To generate all of $A$, you need to take at least two elements, such as $x=(1,\bar{0})$ and $y=(0,\bar{1})$. If $f:A\to A$ is an automorphism, $f(y)$ must be an element of order $3$, so it must be either $(0,\bar{1})$ or $(0,-\bar{1})$. Then $f(x)$ must be an element which together with $(0,\pm\bar{1})$ generates all of $A$. The elements with this property are $(\pm1, b)$ for any $b\in\mathbb{Z}_3$.

This gives that there are at most $12$ different automorphisms of $A$: we have $2$ choices for where to send $y$, and $6$ choices for where to send $x$. You then have to verify that all of these choices really do define automorphisms of $A$. Let's verify this in the case that you choose plus signs everywhere, so we want $f(y)=(0,\bar{1})$ and $f(x)=(1,b)$ for some $b\in\mathbb{Z}_3$ (the other cases are similar). To get an automorphism with these properties, we can define $f(c,d)=(c,d+b\bar{c})$ (here $b\bar{c}$ is the product of $b$ and $c$ mod $3$). You can then check that $f$ is a homomorphism and a bijection (to get that it is a bijection, it might be helpful to observe that its inverse is $g(c,d)=(c,d-b\bar{c})$).


Consider presentation of $G$: $G=\langle x,y\colon y^3=1, xy=yx\rangle$.

Let $\sigma$ be any automorphism of $G$. Then $\sigma(y)$ could be $y$ or $y^2$ only (since $\langle y\rangle$ is torsion subgroup of $G$, so it is invariant under all the automorphisms).

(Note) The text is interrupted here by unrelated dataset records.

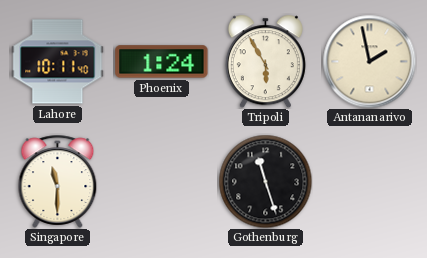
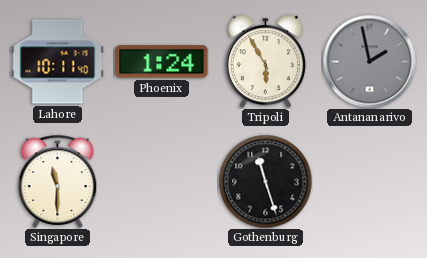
Antananarivo dial: cream -> grey
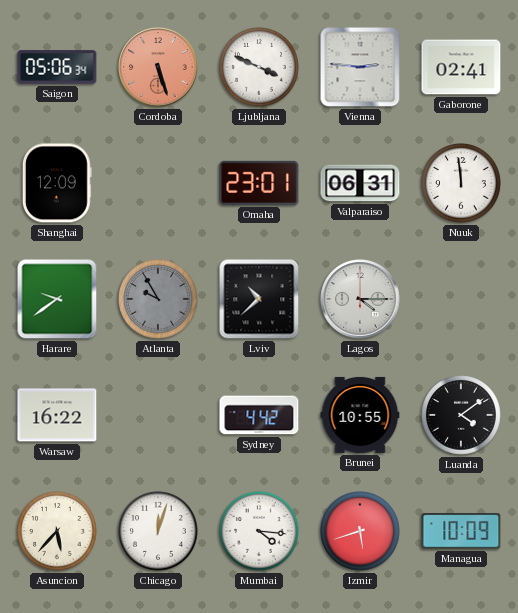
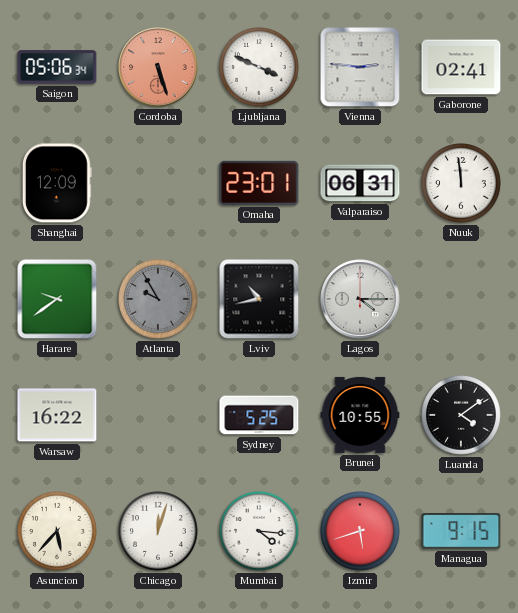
Lviv: 10:38 -> 10:43
Sydney: 4:42 -> 5:25
Managua: 10:09 -> 9:15
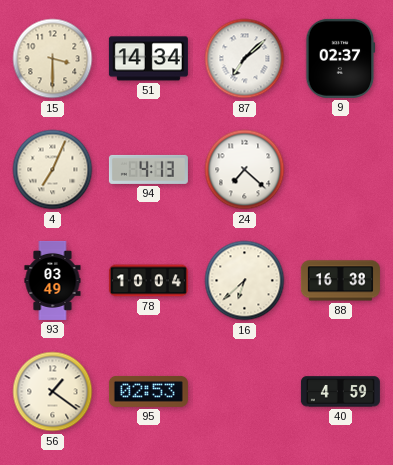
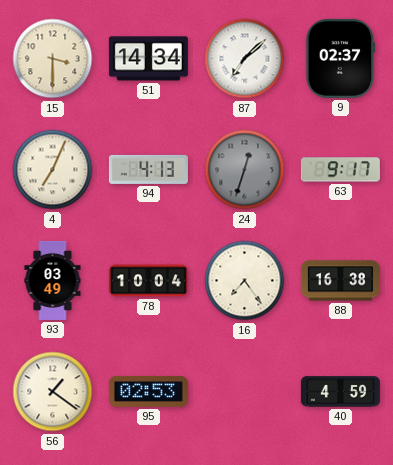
24: 7:22 -> 12:33
24 dial: white -> grey
63: none -> 9:17
16: 6:38 -> 7:24
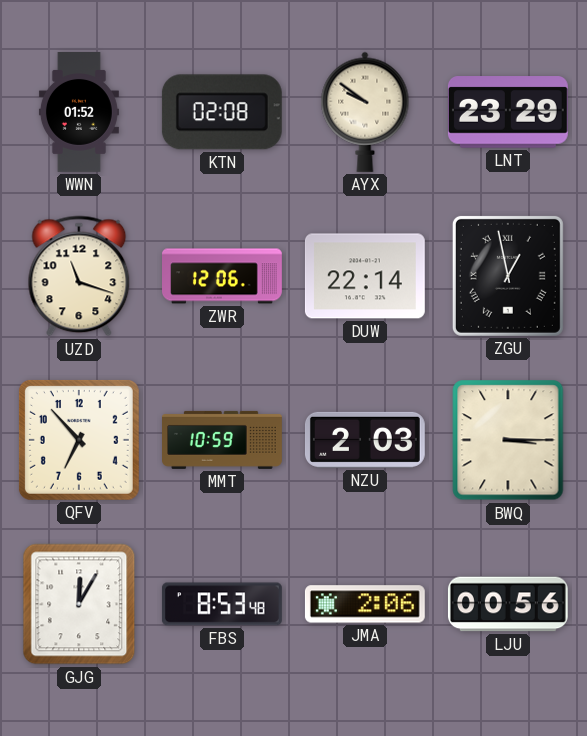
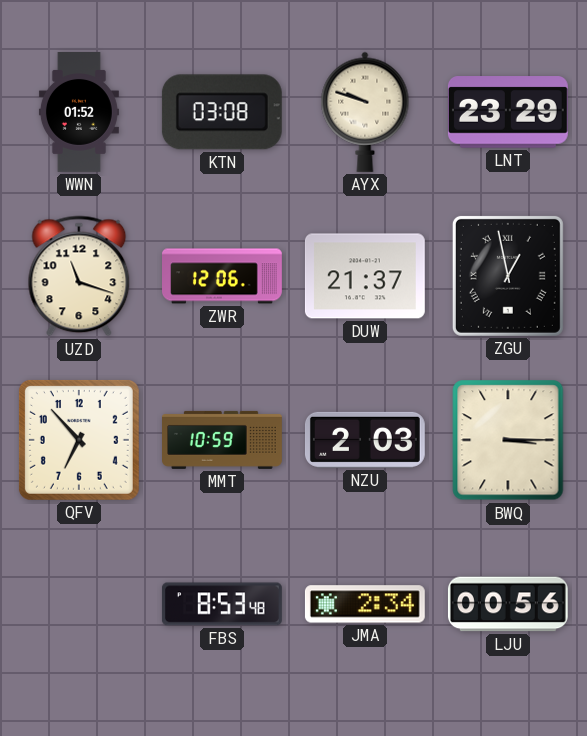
KTN: 02:08 -> 03:08
AYX: 9:51 -> 9:48
DUW: 22:14 -> 21:37
GJG: 12:05 -> none
JMA: 2:06 -> 2:34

What can be $\sigma(x)$? Of course, it could be $x,x^{-1}$. Anything more? Yes. $xy$, $x^{-1}y$, $xy^2$, $x^{-1}y^2$. That's all.

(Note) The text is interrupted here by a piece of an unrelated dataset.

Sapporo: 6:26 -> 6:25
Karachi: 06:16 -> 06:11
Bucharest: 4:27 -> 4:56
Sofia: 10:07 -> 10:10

Thus, $\sigma(x)$ has two choices, $\sigma(y)$ has $6$ choices; each choice of $\sigma(x),\sigma(y)$ gives similar presentation of $G$, hence defines an automorphism. There are $12$.


There are $6$ possible images for $(1,0)$ itself and $(1,1)$, $(1,2)$ and their negatives. Plus there are $2$ automorphisms of $\mathbb{Z}_3$.